For tissue-based investigations:

• Fixation optimization: Different fixatives can affect epitope accessibility; compare paraformaldehyde, formalin, and alcohol-based fixatives.

• Antigen retrieval: Determine optimal retrieval methods (heat-induced versus enzymatic) for the specific tissue type.

• Context-dependent interpretation: Consider that Cleaved-CASP7 detection in tissues represents a snapshot of an ongoing process.

• Spatial distribution analysis: Examine patterns of apoptotic cells relative to:

  • Tissue architecture (tumor margins, invasive fronts)

  • Vascular structures

  • Immune infiltrates

• Multi-marker integration: Combine with markers of tissue stress, hypoxia, or immune activity for comprehensive characterization.

• Quantitative approaches: Develop robust image analysis algorithms to quantify Cleaved-CASP7-positive cells across tissue regions.

This contextual approach reveals how microenvironmental factors influence apoptotic responses in complex tissues, providing insights beyond what cell culture studies can offer.

How might Cleaved-CASP7 detection contribute to understanding non-apoptotic functions of caspases?

For investigating non-canonical caspase functions:

• Sub-lethal activation: Detect low-level Caspase-7 cleavage in non-dying cells to identify potential signaling roles.

• Subcellular localization: Determine if cleaved Caspase-7 localizes to specific compartments during non-apoptotic processes.

• Stimulus specificity: Compare patterns of Caspase-7 cleavage between apoptotic versus non-apoptotic stimuli (e.g., differentiation signals, inflammatory triggers).

• Substrate analysis: Correlate Cleaved-CASP7 detection with non-apoptotic substrate cleavage events.

• Temporal dynamics: Examine whether transient versus sustained Caspase-7 activation correlates with different cellular outcomes.

• Experimental manipulation: Use optogenetic or chemical biology approaches to activate Caspase-7 without triggering full apoptosis.

This research direction could reveal novel roles for Caspase-7 in cellular processes beyond cell death, an emerging area of interest in the field.

What emerging technologies might enhance the utility of Cleaved-CASP7 (D198) Antibody in research?

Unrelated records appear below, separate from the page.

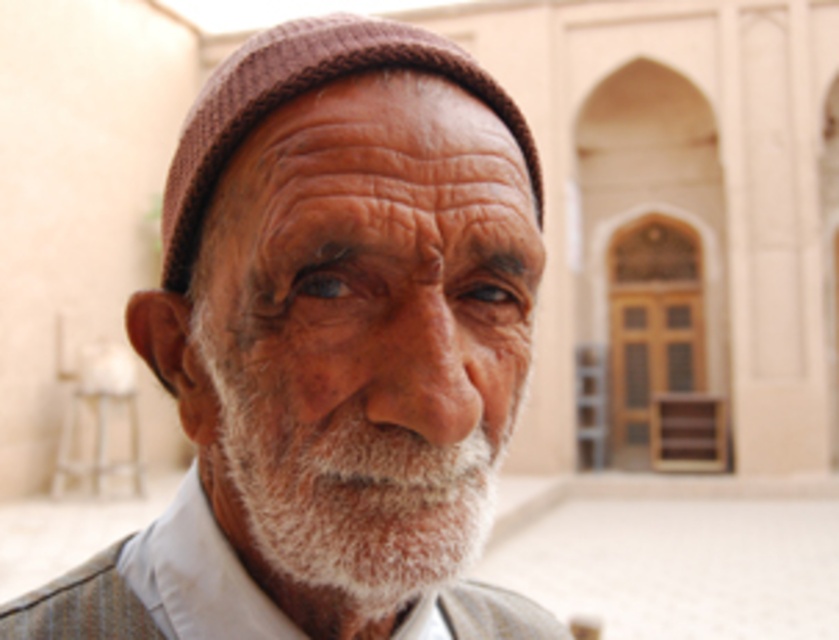 Which is more to the left, white soft beard at center or knitted brown hat at center?

Positioned to the left is knitted brown hat at center.

Who is shorter, white soft beard at center or knitted brown hat at center?

With less height is knitted brown hat at center.

Between point (340, 403) and point (447, 45), which one is positioned behind?

The point (447, 45) is behind.

This screenshot has height=640, width=839. What are the coordinates of `white soft beard at center` in the screenshot? It's located at (334, 470).

Does point (217, 602) come farther from viewer compared to point (394, 392)?

Yes.

Who is more forward, (269, 140) or (207, 372)?

Point (269, 140) is in front.

Locate an element on the screen. white woolen cap at center is located at coordinates (331, 349).

Is the position of white woolen cap at center more distant than that of knitted brown hat at center?

No, white woolen cap at center is closer to the viewer.

Can you confirm if white woolen cap at center is positioned above knitted brown hat at center?

No, white woolen cap at center is not above knitted brown hat at center.

Find the location of `white woolen cap at center`. white woolen cap at center is located at coordinates (331, 349). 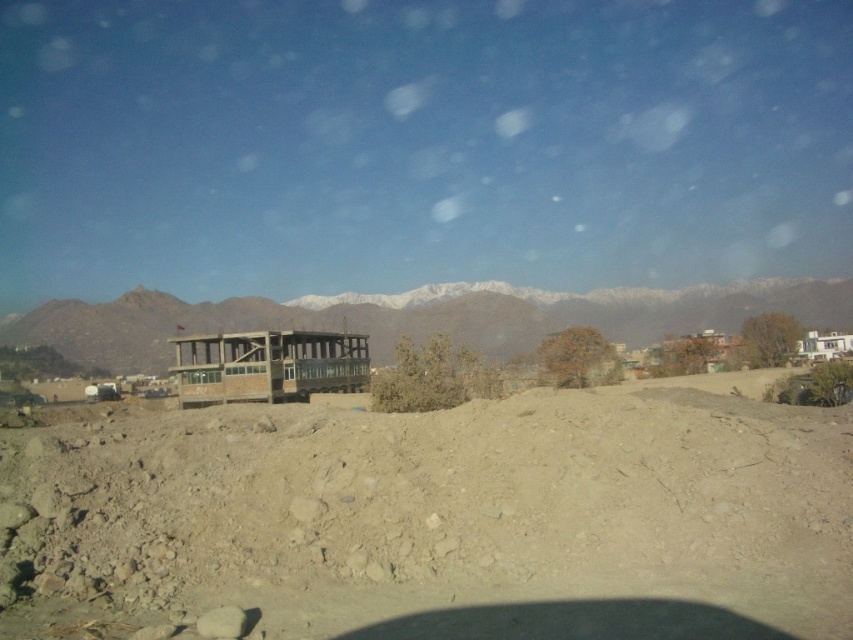 You are planning to build a hiking trail that goes from the snowy rocky mountain at center to the brown wooden gazebo at center. Since both are at the center, how will you decide the direction of the trail?

The snowy rocky mountain at center is above the brown wooden gazebo at center, so the trail should be built downward from the snowy rocky mountain at center to the brown wooden gazebo at center.

You are a drone operator trying to capture aerial footage of the construction site. You have two points of interest marked on your map at coordinates point (844, 404) and point (334, 358). Which point should you prioritize photographing first if you want to ensure clear visibility without adjusting the drone altitude?

Point (844, 404) should be prioritized because it is closer to the camera, ensuring clearer visibility without needing to adjust the drone altitude.

You are a construction worker planning to drive a heavy truck across the brown sandy dirt field at center and the snowy rocky mountain at center. Which path would be more stable for the truck to drive on based on their widths?

The brown sandy dirt field at center has a smaller width than the snowy rocky mountain at center, so the snowy rocky mountain at center would provide a more stable path for the truck since it is wider and can better support the vehicle.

Innovative approaches that could extend antibody applications include:

• Proximity ligation assays: Detect interactions between cleaved Caspase-7 and potential binding partners or substrates in situ.

• Live-cell compatible intrabodies: Develop cell-permeable derivatives to monitor Caspase-7 activation in real-time.

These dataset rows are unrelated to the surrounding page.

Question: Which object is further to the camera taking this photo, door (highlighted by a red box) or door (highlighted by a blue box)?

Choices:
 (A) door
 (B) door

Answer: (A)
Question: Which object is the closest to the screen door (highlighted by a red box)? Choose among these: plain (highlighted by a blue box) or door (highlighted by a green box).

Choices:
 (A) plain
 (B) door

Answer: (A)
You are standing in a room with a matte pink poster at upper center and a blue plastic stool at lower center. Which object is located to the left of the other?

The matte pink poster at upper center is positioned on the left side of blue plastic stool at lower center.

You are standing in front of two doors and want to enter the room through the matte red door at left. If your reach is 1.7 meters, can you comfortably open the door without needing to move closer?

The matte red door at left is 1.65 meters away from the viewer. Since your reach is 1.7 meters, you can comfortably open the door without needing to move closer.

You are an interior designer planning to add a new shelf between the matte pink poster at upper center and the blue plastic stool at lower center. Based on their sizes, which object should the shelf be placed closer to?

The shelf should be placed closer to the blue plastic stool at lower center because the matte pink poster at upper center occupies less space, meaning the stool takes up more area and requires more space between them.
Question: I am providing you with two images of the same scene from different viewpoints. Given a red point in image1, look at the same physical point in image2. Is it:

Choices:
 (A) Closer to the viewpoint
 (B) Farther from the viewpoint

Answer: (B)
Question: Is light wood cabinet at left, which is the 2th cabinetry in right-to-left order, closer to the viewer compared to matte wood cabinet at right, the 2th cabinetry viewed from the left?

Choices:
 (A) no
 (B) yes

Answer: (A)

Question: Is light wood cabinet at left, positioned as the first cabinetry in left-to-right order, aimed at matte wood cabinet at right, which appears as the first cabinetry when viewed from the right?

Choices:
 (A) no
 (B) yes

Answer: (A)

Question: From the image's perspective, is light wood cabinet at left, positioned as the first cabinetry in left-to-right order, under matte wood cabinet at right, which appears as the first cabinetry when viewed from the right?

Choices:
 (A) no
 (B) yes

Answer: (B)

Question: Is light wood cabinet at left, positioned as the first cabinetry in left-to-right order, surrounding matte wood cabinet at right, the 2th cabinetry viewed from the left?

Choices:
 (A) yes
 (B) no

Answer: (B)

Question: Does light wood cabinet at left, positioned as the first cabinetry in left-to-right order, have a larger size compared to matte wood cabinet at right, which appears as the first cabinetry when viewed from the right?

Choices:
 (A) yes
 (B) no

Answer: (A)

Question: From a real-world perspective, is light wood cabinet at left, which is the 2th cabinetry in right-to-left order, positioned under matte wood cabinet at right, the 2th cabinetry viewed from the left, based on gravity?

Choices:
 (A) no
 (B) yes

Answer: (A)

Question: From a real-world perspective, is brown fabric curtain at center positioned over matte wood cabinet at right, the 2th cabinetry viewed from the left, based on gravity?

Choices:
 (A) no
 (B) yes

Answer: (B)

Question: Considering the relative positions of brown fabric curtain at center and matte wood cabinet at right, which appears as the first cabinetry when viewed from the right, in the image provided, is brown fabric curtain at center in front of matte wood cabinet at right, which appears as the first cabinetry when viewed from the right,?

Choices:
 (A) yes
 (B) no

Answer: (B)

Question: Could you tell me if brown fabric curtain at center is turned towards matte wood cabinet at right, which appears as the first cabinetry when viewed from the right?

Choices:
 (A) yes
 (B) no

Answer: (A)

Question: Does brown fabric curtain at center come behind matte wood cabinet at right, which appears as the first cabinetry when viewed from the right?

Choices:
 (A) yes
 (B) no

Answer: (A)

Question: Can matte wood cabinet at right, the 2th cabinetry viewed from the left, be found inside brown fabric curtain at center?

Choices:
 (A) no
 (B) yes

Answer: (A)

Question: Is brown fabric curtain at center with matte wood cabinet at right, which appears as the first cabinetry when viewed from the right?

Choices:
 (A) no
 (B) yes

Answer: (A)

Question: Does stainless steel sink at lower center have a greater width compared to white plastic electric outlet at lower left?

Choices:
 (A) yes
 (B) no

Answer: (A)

• Super-resolution microscopy: Apply advanced imaging to resolve the subcellular distribution of cleaved Caspase-7 at nanoscale resolution.

• Mass cytometry (CyTOF): Incorporate metal-tagged antibodies against Cleaved-CASP7 into high-dimensional single-cell analyses.

• Spatial transcriptomics integration: Correlate Cleaved-CASP7 protein detection with gene expression profiles in the same tissue regions.

• Microfluidic applications: Adapt detection for continuous monitoring of apoptosis in organ-on-chip models.

These technological advances could provide unprecedented insights into the spatial, temporal, and functional aspects of Caspase-7 activation in complex biological systems.

How can researchers leverage Cleaved-CASP7 detection in translational research applications?

Translational applications include:

• Biomarker development: Evaluate Cleaved-CASP7 as a potential prognostic or predictive biomarker in patient samples.

• Therapeutic response assessment: Monitor changes in Cleaved-CASP7 levels as pharmacodynamic markers of response to apoptosis-inducing therapies.

• Patient stratification: Determine if baseline or inducible Caspase-7 activation correlates with clinical outcomes or treatment responses.

• Ex vivo drug sensitivity testing: Use rapid Cleaved-CASP7 detection to assess patient-derived samples' responses to potential therapeutics.

• Companion diagnostics: Develop standardized assays to identify patients likely to respond to apoptosis-modulating therapies.

• Monitoring minimal residual disease: Detect rare apoptosis-resistant cells in post-treatment samples.

These approaches could bridge fundamental research on apoptotic mechanisms with clinical applications, potentially improving treatment selection and monitoring in diseases where dysregulated apoptosis plays a role.